My critiques (both public and private) of Delbert's article centered around what I believe are key pieces of information that is missing from the discussion:
Inspection of trees
In response the critiques of his article by myself and others, Delbert has invited those of us that delve in this dark art to write articles on the subjects I outlined above and others related to this. I will begin with the subject of inspecting trees, and I will eventually add at least one more article to the fray (though I will give others a chance to add to the discussion first).
- What trees to use for rigging aerial arts
- Protecting trees when we rig them
- Proper hardware connections to trees
- The different rigging plot plans for tree rigging
- Wind loads, and how to deal with them
- The range of safety, and where rigging trees falls into that
Like Delbert, I strongly discourage people from rigging to trees, though my reasoning is different. Tree rigging is complex, tedious and expensive. Properly rigging a tree so that it is both safe for the aerialist and for the tree takes a lot of time, a lot of expertise, a lot of attention to detail and it is expensive to do it right (often more than the cost of buying a freestanding aerial rig).
In this article, I will talk about inspections for tree rigging. The reader is warned that this is not a “how-to” guide on inspecting trees (that would take hundreds or even thousands of pages), but an overview that should give the astute reader a framework towards further research in this topic.
1. I do an inspection of the general area. I am looking for signs of blight, tree damage, soil conditions, and anything else that may make me question the health of the trees in the general area. Lots of texts are available online about assessing the general health of trees in an area. If you are thinking about rigging trees, you should be reading up a lot on this subject alone.
2. I inspect the trees we want to rig at 2x drip line. I am mostly looking for soil health. Things like soil compaction, ledge, and other conditions that may make the roots of the tree weaker. I conduct a number of tests at this distance as well, including auguring out a 5-foot hole and looking at the results. Again, this is an area where you should do a lot of reading up, and a lot of talking with experts.
3. Inspect the drip-line of the tree. Health of the soil, insect populations, signs of animals, birds in the trees. Each of these is a subject you could spend moths learning.
4. From under the canopy, look up at the branches of the tree. Are they healthy? This is again a subject that takes a lot of research to actually know what you are looking at. Its worth the money to take a class in maintaining trees to help learn about this.
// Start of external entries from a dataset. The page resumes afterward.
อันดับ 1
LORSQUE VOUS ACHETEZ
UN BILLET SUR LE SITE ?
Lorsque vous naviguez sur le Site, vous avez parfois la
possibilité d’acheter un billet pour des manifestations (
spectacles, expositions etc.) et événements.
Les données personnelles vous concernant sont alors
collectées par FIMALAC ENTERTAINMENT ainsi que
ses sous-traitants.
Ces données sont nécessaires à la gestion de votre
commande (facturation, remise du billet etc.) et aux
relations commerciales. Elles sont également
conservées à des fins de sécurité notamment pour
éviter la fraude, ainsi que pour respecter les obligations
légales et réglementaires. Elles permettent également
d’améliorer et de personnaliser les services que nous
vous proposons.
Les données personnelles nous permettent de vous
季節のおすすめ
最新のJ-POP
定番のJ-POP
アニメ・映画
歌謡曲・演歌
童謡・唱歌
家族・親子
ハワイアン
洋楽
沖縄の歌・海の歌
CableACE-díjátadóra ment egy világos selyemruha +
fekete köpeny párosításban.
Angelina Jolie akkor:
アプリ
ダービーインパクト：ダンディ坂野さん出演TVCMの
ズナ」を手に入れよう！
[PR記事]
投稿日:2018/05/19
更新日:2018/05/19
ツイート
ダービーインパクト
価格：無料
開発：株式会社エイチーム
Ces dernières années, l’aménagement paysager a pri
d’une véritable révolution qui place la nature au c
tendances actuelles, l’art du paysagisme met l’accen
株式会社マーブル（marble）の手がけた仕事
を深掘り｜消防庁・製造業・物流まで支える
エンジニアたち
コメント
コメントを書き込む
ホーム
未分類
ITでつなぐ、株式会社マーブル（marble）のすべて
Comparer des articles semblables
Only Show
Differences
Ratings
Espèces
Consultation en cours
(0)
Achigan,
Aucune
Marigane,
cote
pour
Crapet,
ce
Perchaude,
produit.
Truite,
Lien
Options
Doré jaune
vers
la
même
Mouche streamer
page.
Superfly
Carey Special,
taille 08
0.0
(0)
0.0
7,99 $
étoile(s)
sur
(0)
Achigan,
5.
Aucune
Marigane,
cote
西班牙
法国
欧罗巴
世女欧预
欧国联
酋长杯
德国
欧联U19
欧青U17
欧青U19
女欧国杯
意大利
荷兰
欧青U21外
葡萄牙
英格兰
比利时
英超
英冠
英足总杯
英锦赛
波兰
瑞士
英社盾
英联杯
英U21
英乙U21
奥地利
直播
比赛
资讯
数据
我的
5. Inspect the soil at 1/2 the drip line.
- What kind of traffic does this area see? Research the topic of soil compaction and how it effects the health of different trees. This is a lot more complex than you might think.
- In at least three places around the tree dig down and inspect the trees roots. Research what the different colors and textures of the roots tell you about the health of the tree. I am still learning a lot on this.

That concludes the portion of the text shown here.